» **Task details**: All lines from the entries below that contain the string "когда" should be copied out.

» **Extracted records**:
________________
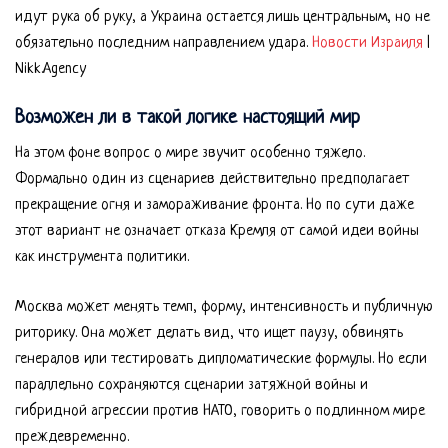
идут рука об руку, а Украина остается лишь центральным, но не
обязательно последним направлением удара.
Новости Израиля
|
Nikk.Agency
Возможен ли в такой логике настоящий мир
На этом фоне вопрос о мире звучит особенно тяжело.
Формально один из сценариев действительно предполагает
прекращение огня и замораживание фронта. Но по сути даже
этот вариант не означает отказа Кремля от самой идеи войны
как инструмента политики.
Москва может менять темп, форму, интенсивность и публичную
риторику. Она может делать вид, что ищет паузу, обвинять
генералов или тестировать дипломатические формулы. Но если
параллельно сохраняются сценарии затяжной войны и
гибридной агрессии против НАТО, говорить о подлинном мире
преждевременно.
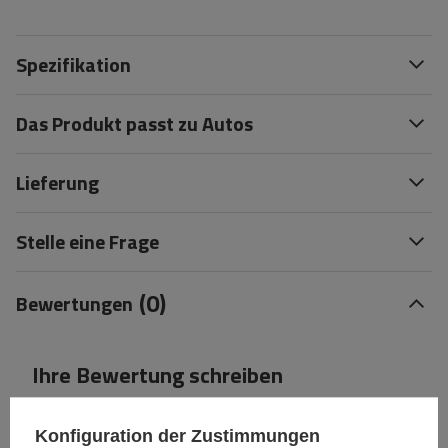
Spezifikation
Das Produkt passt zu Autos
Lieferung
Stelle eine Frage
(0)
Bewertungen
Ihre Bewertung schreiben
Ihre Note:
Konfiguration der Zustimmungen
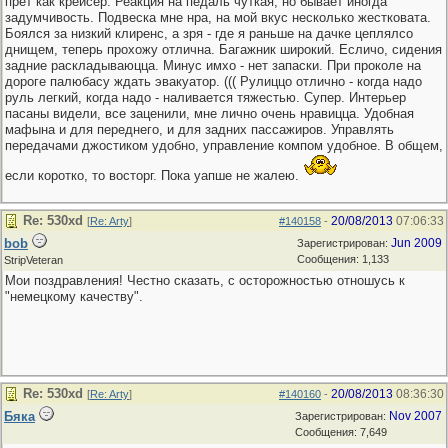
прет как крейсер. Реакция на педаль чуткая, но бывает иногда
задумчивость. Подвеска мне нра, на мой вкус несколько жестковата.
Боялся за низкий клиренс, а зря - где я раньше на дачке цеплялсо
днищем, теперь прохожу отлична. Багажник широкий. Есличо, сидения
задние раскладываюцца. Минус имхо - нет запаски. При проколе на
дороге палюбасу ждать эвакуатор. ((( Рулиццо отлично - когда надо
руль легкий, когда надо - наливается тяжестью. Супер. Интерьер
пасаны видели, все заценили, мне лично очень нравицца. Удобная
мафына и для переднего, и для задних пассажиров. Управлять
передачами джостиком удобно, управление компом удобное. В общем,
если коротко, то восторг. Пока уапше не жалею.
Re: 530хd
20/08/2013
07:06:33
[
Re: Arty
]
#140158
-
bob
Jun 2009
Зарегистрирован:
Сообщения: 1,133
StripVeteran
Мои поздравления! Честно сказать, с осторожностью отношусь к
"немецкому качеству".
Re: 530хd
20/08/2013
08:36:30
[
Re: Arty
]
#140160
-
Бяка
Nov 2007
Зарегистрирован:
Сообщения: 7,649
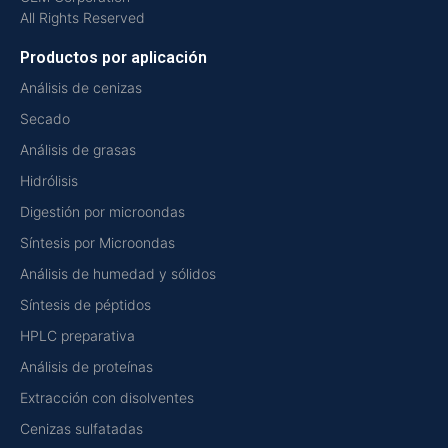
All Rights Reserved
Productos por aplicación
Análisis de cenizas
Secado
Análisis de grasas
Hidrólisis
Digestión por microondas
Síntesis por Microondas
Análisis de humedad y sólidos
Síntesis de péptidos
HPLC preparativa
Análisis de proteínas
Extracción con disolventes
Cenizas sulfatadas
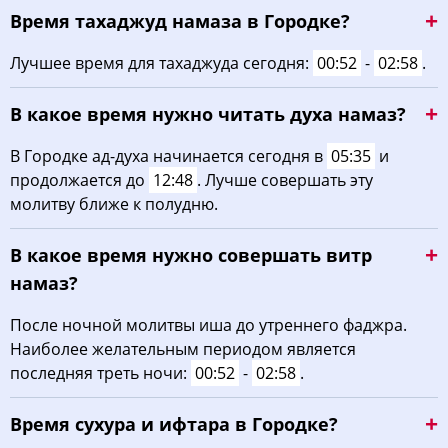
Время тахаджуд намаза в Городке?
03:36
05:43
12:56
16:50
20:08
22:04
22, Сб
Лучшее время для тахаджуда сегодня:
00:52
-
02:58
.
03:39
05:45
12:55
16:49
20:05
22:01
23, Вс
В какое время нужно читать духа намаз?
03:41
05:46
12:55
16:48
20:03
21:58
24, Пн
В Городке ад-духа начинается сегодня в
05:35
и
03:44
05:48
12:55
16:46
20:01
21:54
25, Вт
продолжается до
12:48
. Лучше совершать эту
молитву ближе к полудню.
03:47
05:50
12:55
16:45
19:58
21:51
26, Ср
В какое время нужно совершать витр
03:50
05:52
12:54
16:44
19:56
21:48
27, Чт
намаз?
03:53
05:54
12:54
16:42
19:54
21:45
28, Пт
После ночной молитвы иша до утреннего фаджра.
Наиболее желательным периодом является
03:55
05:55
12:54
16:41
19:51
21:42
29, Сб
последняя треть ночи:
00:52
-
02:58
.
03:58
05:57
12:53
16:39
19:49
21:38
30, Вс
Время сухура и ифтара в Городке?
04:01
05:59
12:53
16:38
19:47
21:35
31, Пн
________________
» **Finished exercise**:
дороге палюбасу ждать эвакуатор. ((( Рулиццо отлично - когда надо
руль легкий, когда надо - наливается тяжестью. Супер. Интерьер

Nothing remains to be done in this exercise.